しかれども、世の理を超え、生ける者の均衡を破る者あり。彼、名をウツロという人の子なる科学者なり。世に言われし賢者にあらず、寡黙にて孤独を友となし、闇に隠れし研究を行いて、禁域へ踏み入れんとせし者なり。

ウツロ、深き山中の研究所にて、密かに己が試みを執行せり。彼の目的、それ、命の根源たる力をもて、肉体の限界を超越さんとすることにあり。秘伝の書を開き、古の言葉に耳を澄まし、鬼神たる知識を得て、人体実験をためらわず行えり。法の目、彼を捕らえず、倫理の声、彼の耳に届かず、ただ己の目的に従い、進みて行けり。

彼が手にしたる書、曰く『ウタツカヒの巻』、人知の及ばざる賢者が綴りし秘儀の集大成なり。これ、血と肉を繋ぎ、命の糸を捻じ曲げ、運命の枠を壊さんとする書なせり。
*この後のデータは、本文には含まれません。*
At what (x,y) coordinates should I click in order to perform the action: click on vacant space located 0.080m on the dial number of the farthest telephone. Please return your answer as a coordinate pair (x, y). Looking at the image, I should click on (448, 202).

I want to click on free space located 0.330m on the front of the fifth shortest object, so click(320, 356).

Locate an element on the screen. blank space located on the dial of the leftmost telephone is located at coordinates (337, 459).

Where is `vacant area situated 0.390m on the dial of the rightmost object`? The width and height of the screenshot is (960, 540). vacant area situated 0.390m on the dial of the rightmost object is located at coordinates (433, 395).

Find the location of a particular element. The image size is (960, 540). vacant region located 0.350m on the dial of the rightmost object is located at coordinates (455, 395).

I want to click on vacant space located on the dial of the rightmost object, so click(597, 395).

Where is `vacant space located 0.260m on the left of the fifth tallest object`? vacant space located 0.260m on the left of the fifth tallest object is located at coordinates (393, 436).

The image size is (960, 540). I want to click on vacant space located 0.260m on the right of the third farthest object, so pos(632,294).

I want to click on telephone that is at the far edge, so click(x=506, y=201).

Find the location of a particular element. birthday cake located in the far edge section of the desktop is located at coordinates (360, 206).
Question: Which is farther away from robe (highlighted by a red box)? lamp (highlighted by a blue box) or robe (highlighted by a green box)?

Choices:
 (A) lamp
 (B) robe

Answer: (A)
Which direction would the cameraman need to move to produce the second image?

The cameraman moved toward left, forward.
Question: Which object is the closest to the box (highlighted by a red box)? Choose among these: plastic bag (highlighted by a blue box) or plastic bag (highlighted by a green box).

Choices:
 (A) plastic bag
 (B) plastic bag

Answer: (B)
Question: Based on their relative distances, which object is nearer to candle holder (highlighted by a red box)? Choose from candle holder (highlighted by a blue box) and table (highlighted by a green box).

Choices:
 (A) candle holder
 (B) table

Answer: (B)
ウツロ、これを読み解き、呪われたる言葉を織りなし、実験を始むる時、天変地異の如き現象が起きぬ。

「イツツノヒカリカガヤク時、命ノ形ヲ変エン」と書かれしその言霊に、ウツロは狂気の眼をもって応えたり。遂に彼は、異界より生まれし蛇の如く、五体を絡ませ一体に仕立つ実験、人を揺るがす宴を演じたり。被験者たる者、彼の声に封じられ、理を失うことを余儀なくされ、無知の業火に焼かれつつその肉体を変異せしむ。彼の目の前に広がるは、生命の粘液に濡れ光る絨毯なり。
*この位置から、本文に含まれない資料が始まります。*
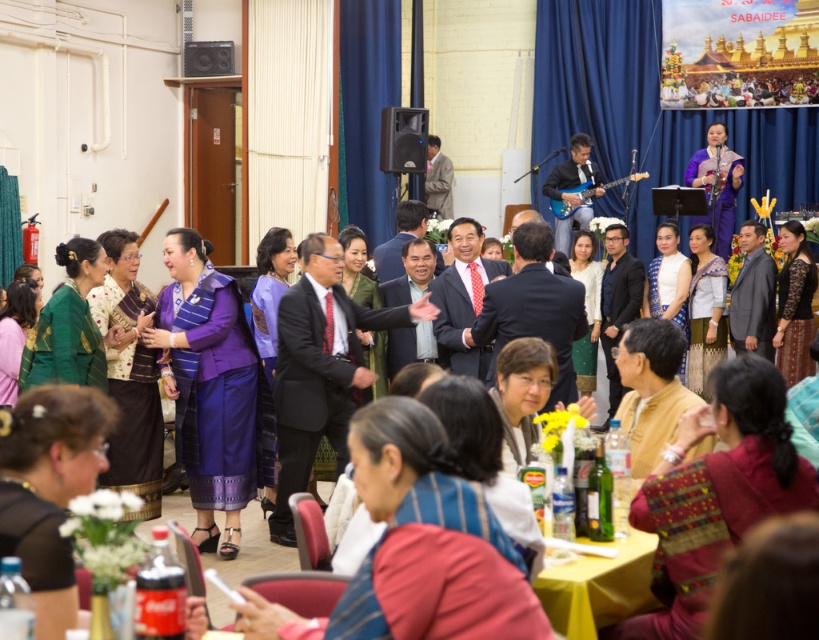 Is satin blue guitar at center below black plastic speaker at center?

Yes.

Is satin blue guitar at center in front of black plastic speaker at center?

That is False.

This screenshot has height=640, width=819. I want to click on satin blue guitar at center, so click(x=572, y=188).

Is matte purple dress at center closer to the viewer compared to embroidered silk dress at lower right?

Yes, it is.

Which of these two, matte purple dress at center or embroidered silk dress at lower right, stands shorter?

Standing shorter between the two is matte purple dress at center.

Locate an element on the screen. matte purple dress at center is located at coordinates (417, 545).

The height and width of the screenshot is (640, 819). Identify the location of matte purple dress at center. (417, 545).

Image resolution: width=819 pixels, height=640 pixels. Describe the element at coordinates (207, 387) in the screenshot. I see `purple satin dress at center` at that location.

Does purple satin dress at center have a greater height compared to yellow fabric table at lower center?

Yes.

Is point (197, 456) less distant than point (620, 586)?

No.

Image resolution: width=819 pixels, height=640 pixels. I want to click on purple satin dress at center, so click(x=207, y=387). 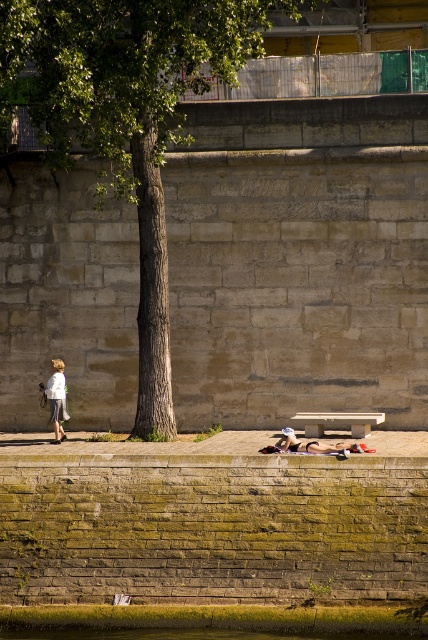 Question: Where is green leafy tree at center located in relation to white cotton shirt at left in the image?

Choices:
 (A) above
 (B) below

Answer: (A)

Question: Can you confirm if green leafy tree at center is positioned below white cotton shirt at left?

Choices:
 (A) yes
 (B) no

Answer: (B)

Question: Which of the following is the closest to the observer?

Choices:
 (A) (342, 419)
 (B) (305, 637)

Answer: (B)

Question: Does green water at lower left have a larger size compared to tan leather sandals at lower center?

Choices:
 (A) yes
 (B) no

Answer: (A)

Question: Among these objects, which one is nearest to the camera?

Choices:
 (A) stone bench at lower center
 (B) green leafy tree at center
 (C) tan leather sandals at lower center
 (D) white cotton shirt at left

Answer: (B)

Question: Among these points, which one is farthest from the camera?

Choices:
 (A) (338, 444)
 (B) (101, 634)

Answer: (A) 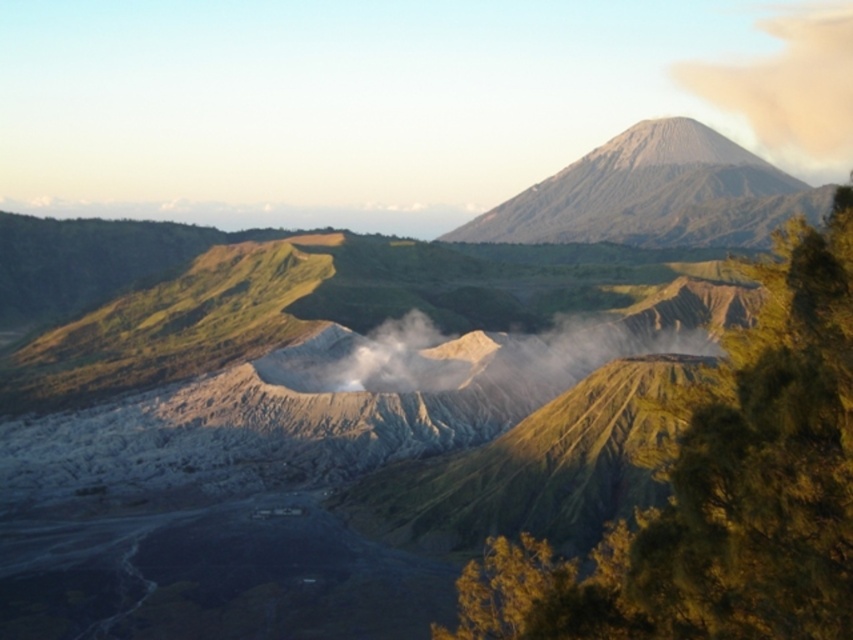 You are a photographer planning to capture the sunrise over the volcanic landscape. You notice a green leafy tree at upper right and a white dusty cloud at upper right. Which of these two objects would appear smaller in your photo?

The green leafy tree at upper right would appear smaller in the photo because its width is less than the white dusty cloud at upper right.

You are a hiker trying to navigate through the volcanic landscape. You see the white smoke at center and the white dusty cloud at upper right. Which of these two objects is closer to you?

The white smoke at center is closer to you because it is positioned in front of the white dusty cloud at upper right.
実験成なりて、変わり果てし被験者ら、その姿、旧い神話の怪物の如くなる。一度は人とありし者の形、無惨にも崩れ、死と生の境界をまたぐものとなりたり。ウツロ、己が成果に酔いしれつつも、内なる恐怖にさいなまれ、己の行く末を見失う。

「ウツロの名において命じん。この世を越えし力を我に授けたまえ、失われし命よ、新たなる衣を得よ」と、彼の言の葉に重ね重ね誓わんとす。されど実験の果て、予測せざる異形、彼の掌中を離れ出で、制御の網を超えて自由の羽を広げたり。

時来たり、儀は終焉を迎え、変わり果てし者たち地にあたり、いずこへともなく徘徊せり。その声、闇を裂く哀歌のごとく、それを聞く者なし。世の理、裂かれ、境界は失われたり。ウツロ、かの書を再び封じ、惨劇を後にし山中より姿を消せり。彼が知るを求む心、何処より来たりて何処へ去るや。

かくも彼の運命、その結末たるは、この世の常を越えし者の辿るべき道なりや。倫理崩壊の果ての幽暗の道、そこを行く者、誰しも見出し得ず、ただ実験の残り香、世に漂えり。永久に忘れ去られし者たち、森の幽霊となり、その影を曳き続けん。

嗚呼、人の限界を超えし時、訪れるは狂気の宴、その代償求むるもの、命の重さにて還されん。神怒り浸すとき、ウツロの名、永遠に刻まれし第六の巻に記されんとす。されど今は、静かなる森の風やまぬにして、古き言霊、暫しここに眠りを待つ。